Darcy thought that he would faint, so he released the handle to the door and leaving it still open slightly, leaned his tall frame against the wall only inches from the frame of the door. In his mind’s eye, he could see what George was doing . . . knew what George was doing. He heard the volume of Georgiana’s voice drop, but he could still hear as she continued to talk to Elizabeth.
“He turned my hand over and kissed first my palm and then a trail from my palm to my wrist. He said to me, ‘Mon amour innocent (my innocent love).’ His kisses were so soft and warm, and I had no idea what to think. But, his calling me his ‘innocent love’ should have alerted me. I felt something like a warm surge flow from my palm up my arm and then spread to settle over the womanly parts of my body. When George left, I almost ran after him to ask him to stay with me.

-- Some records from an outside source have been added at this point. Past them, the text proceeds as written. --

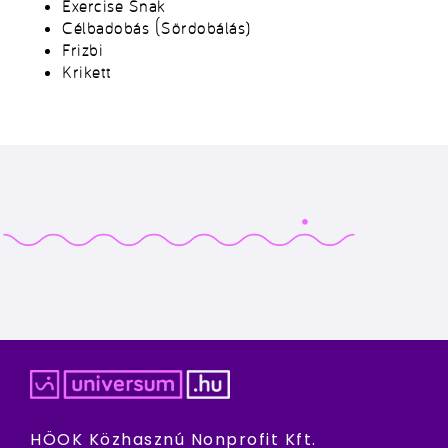
Exercise Snak
Célbadobás (Sördobálás)
Frizbi
Krikett
HÖOK Közhasznú Nonprofit Kft.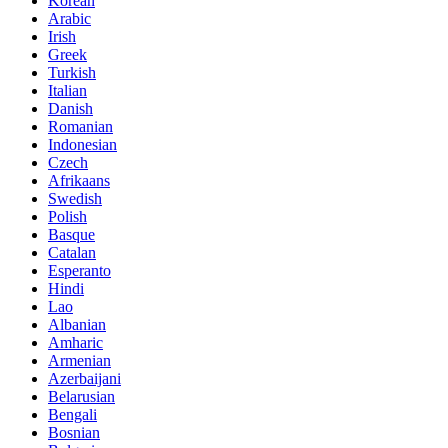
Korean
Arabic
Irish
Greek
Turkish
Italian
Danish
Romanian
Indonesian
Czech
Afrikaans
Swedish
Polish
Basque
Catalan
Esperanto
Hindi
Lao
Albanian
Amharic
Armenian
Azerbaijani
Belarusian
Bengali
Bosnian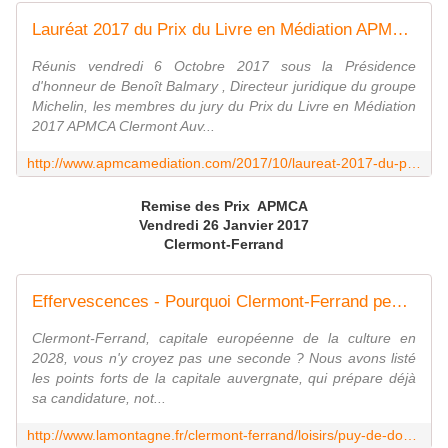
Lauréat 2017 du Prix du Livre en Médiation APMCA Clermont Auvergne : et le gagnant est ... - APMCA ( Association Prix Médiation Clermont Auvergne)
Réunis vendredi 6 Octobre 2017 sous la Présidence
d'honneur de Benoît Balmary , Directeur juridique du groupe
Michelin, les membres du jury du Prix du Livre en Médiation
2017 APMCA Clermont Auv...
http://www.apmcamediation.com/2017/10/laureat-2017-du-prix-du-livre-en-mediation-apmca-clermont-auvergne.html
Remise des Prix APMCA
Vendredi 26 Janvier 2017
Clermont-Ferrand
Effervescences - Pourquoi Clermont-Ferrand peut devenir Capitale européenne de la culture
Clermont-Ferrand, capitale européenne de la culture en
2028, vous n'y croyez pas une seconde ? Nous avons listé
les points forts de la capitale auvergnate, qui prépare déjà
sa candidature, not...
http://www.lamontagne.fr/clermont-ferrand/loisirs/puy-de-dome/2017/10/03/pourquoi-clermont-ferrand-peut-devenir-capitale-europeenne-de-la-culture_12558929.html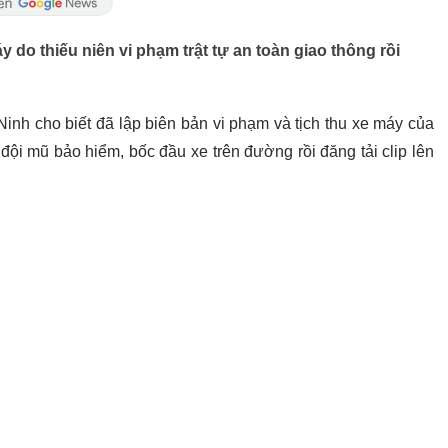
 do thiếu niên vi phạm trật tự an toàn giao thông rồi
nh cho biết đã lập biên bản vi phạm và tịch thu xe máy của
đội mũ bảo hiểm, bốc đầu xe trên đường rồi đăng tải clip lên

“I had never felt such things until that day. It frightened me until I spoke of it to Mrs. Younge and she told me, ‘Why, Georgiana, you must truly be in love with Mr. Wickham, because you could not have such feelings if you were not.’ I should have been wiser, much, much wiser. Mrs. Younge was the only one . . . governess, teacher, or companion . . . who had ever told me such a thing. All the others had always told me to be wary and to never allow such a thing to happen.”

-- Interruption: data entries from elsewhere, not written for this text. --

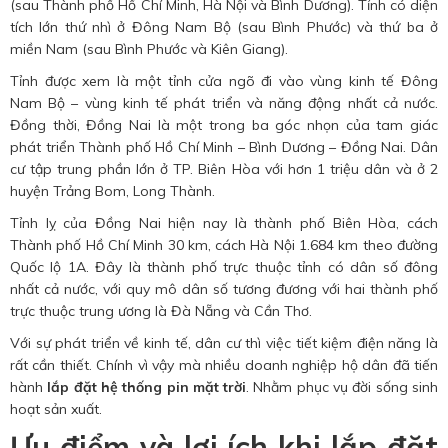
(sau Thành phố Hồ Chí Minh, Hà Nội và Bình Dương). Tỉnh có diện
tích lớn thứ nhì ở Đông Nam Bộ (sau Bình Phước) và thứ ba ở
miền Nam (sau Bình Phước và Kiên Giang).
Tỉnh được xem là một tỉnh cửa ngõ đi vào vùng kinh tế Đông
Nam Bộ – vùng kinh tế phát triển và năng động nhất cả nước.
Đồng thời, Đồng Nai là một trong ba góc nhọn của tam giác
phát triển Thành phố Hồ Chí Minh – Bình Dương – Đồng Nai. Dân
cư tập trung phần lớn ở TP. Biên Hòa với hơn 1 triệu dân và ở 2
huyện Trảng Bom, Long Thành.
Tỉnh lỵ của Đồng Nai hiện nay là thành phố Biên Hòa, cách
Thành phố Hồ Chí Minh 30 km, cách Hà Nội 1.684 km theo đường
Quốc lộ 1A. Đây là thành phố trực thuộc tỉnh có dân số đông
nhất cả nước, với quy mô dân số tương đương với hai thành phố
trực thuộc trung ương là Đà Nẵng và Cần Thơ.
Với sự phát triển về kinh tế, dân cư thì việc tiết kiệm điện năng là
rất cần thiết. Chính vì vậy mà nhiều doanh nghiệp hộ dân đã tiến
hành
lắp đặt hệ thống pin mặt trời
. Nhằm phục vụ đời sống sinh
hoạt sản xuất.
Ưu điểm và lợi ích khi lắp đặt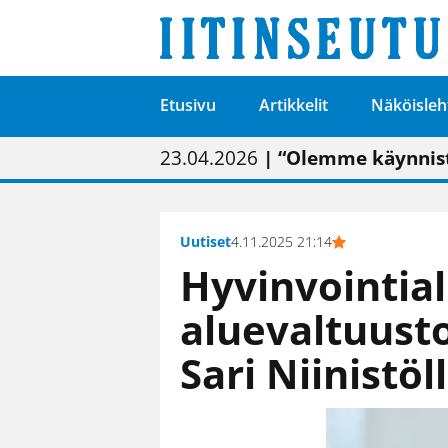
Etusivu
Artikkelit
Näköisleh
01.02.2026
05.02.2026
23.04.2026
| Painon vaihtumise
| Uudistettu kunnan
| “Olemme käynnist
09.05.2026
| "Maalla on totut
Uutiset
4.11.2025 21:14
Hyvinvointia
aluevaltuust
Sari Niinistö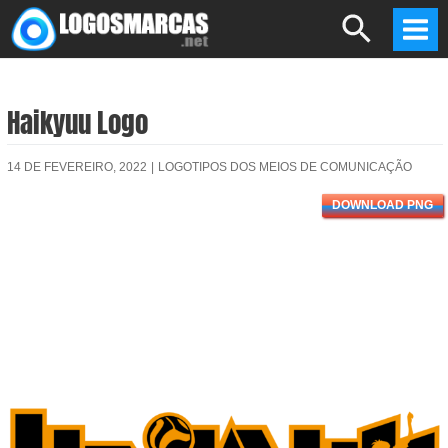
Skip
Search
to
Mai
content
Men
Haikyuu Logo
14 DE FEVEREIRO, 2022
|
LOGOTIPOS DOS MEIOS DE COMUNICAÇÃO
DOWNLOAD PNG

Springing from her chair to look through the window, as scattered clouds covered and uncovered the moon, she bowed her head almost in despair. “Elizabeth, I am so ashamed to say, but those feelings were so new and felt so wonderfully good and delightful that I did not want to feel wary.
“After that first kiss on my palm, whenever he came to tea, he would again kiss my palm and wrist until one day he did really and truly kiss me.
“It felt so wonderful. His lips were as gentle as butterfly wings as they caressed mine, softly encouraging me to open my lips and let his tongue in to explore my mouth. I felt myself drawn to challenge his exploration with my own tongue, and slowly I was caught up in a swell of desire. Oh! I know I should not have allowed it, but he caressed my breast through the muslin of my day gown, and I had such a longing come over me. I began to feel safe a
nd warm just like in the beginning . . . like I was wrapped in a warm blanket, and I had not had that feeling for so long, so very long.”